> [Goal of the exercise]: Copy, word for word, the lines of the listing below from the line with "Stylish and compact" up to and including the line with "Evènement réservé aux". Drop the pictures.

---- Material for the task

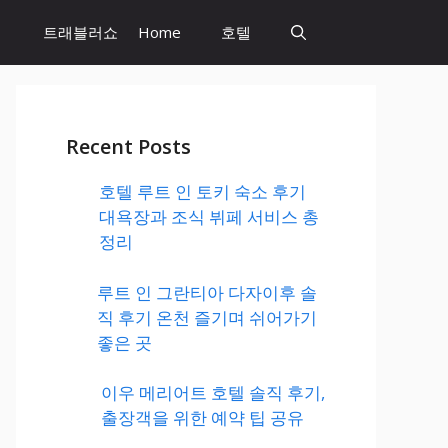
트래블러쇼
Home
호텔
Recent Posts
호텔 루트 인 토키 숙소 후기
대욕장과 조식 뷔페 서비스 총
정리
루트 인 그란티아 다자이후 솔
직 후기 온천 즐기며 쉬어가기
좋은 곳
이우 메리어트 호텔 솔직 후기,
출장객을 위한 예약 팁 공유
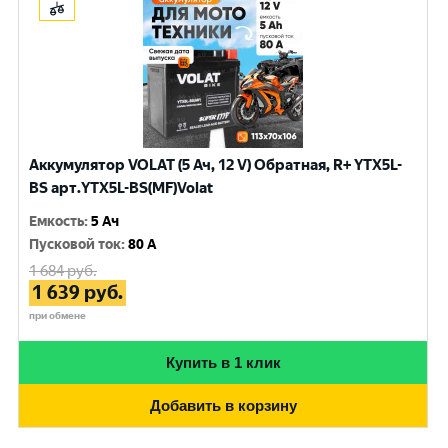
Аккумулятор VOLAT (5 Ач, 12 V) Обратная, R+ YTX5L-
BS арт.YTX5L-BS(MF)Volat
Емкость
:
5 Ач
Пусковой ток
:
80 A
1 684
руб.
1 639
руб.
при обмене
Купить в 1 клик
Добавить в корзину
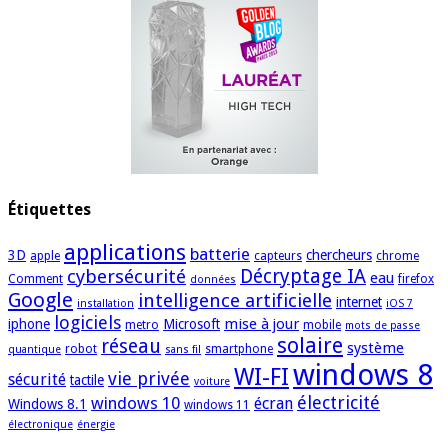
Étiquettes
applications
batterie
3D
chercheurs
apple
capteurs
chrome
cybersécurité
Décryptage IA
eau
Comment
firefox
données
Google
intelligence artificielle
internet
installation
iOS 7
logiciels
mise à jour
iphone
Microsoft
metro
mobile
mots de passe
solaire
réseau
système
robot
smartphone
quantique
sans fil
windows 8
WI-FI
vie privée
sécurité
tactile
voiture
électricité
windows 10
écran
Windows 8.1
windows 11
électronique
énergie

--------
---- Material for the task

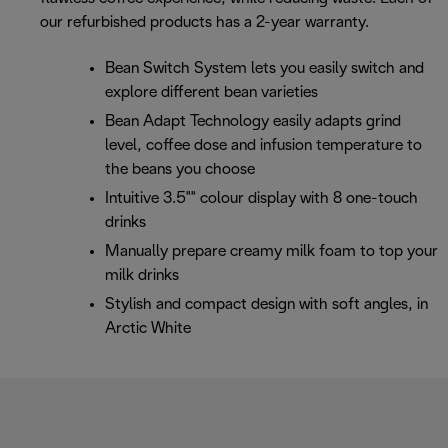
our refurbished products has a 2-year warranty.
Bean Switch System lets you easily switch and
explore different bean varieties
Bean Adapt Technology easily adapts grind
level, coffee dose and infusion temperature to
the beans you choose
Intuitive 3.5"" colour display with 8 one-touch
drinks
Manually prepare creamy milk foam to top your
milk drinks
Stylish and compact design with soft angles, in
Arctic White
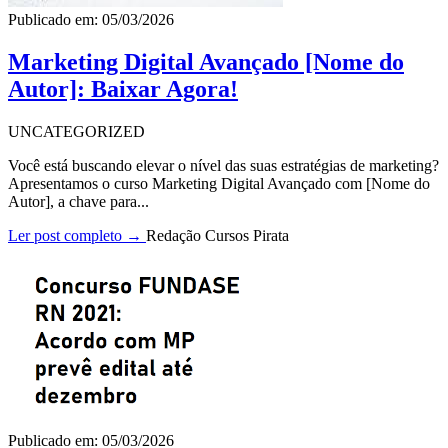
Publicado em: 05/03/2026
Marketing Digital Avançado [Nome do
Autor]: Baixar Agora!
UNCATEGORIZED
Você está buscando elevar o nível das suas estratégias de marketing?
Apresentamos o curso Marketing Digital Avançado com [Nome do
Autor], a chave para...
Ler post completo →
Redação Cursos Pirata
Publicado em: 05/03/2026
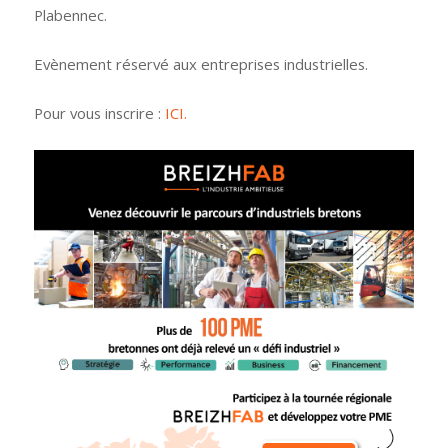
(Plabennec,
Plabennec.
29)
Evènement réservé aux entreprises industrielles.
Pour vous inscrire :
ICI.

--------
---- Material for the task

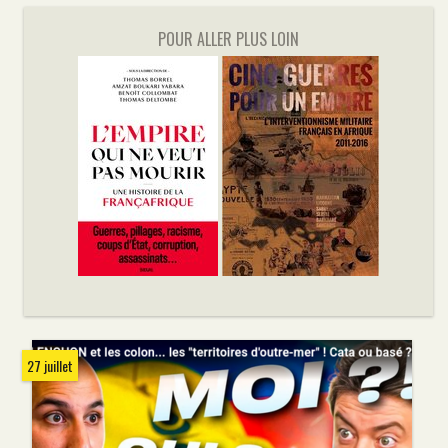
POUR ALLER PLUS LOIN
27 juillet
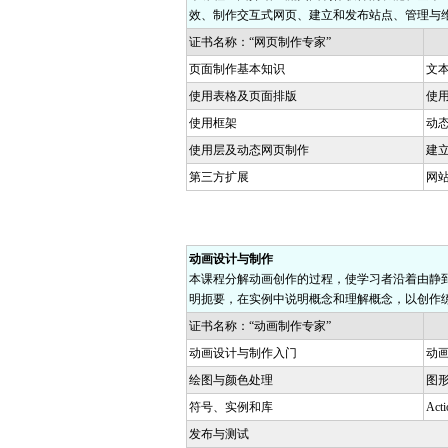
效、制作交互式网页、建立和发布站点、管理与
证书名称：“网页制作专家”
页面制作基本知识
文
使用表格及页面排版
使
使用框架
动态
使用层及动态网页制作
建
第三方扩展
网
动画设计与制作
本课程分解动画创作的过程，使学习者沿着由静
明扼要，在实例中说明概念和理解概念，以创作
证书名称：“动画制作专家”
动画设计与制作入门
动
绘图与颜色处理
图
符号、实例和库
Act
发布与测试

--------

> [Expected answer]:
Stylish and compact design with soft angles, in
Arctic White
Publicado em: 05/03/2026
Marketing Digital Avançado [Nome do
Autor]: Baixar Agora!
UNCATEGORIZED
Você está buscando elevar o nível das suas estratégias de marketing?
Apresentamos o curso Marketing Digital Avançado com [Nome do
Autor], a chave para...
Ler post completo →
Redação Cursos Pirata
Publicado em: 05/03/2026
(Plabennec,
Plabennec.
29)
Evènement réservé aux entreprises industrielles.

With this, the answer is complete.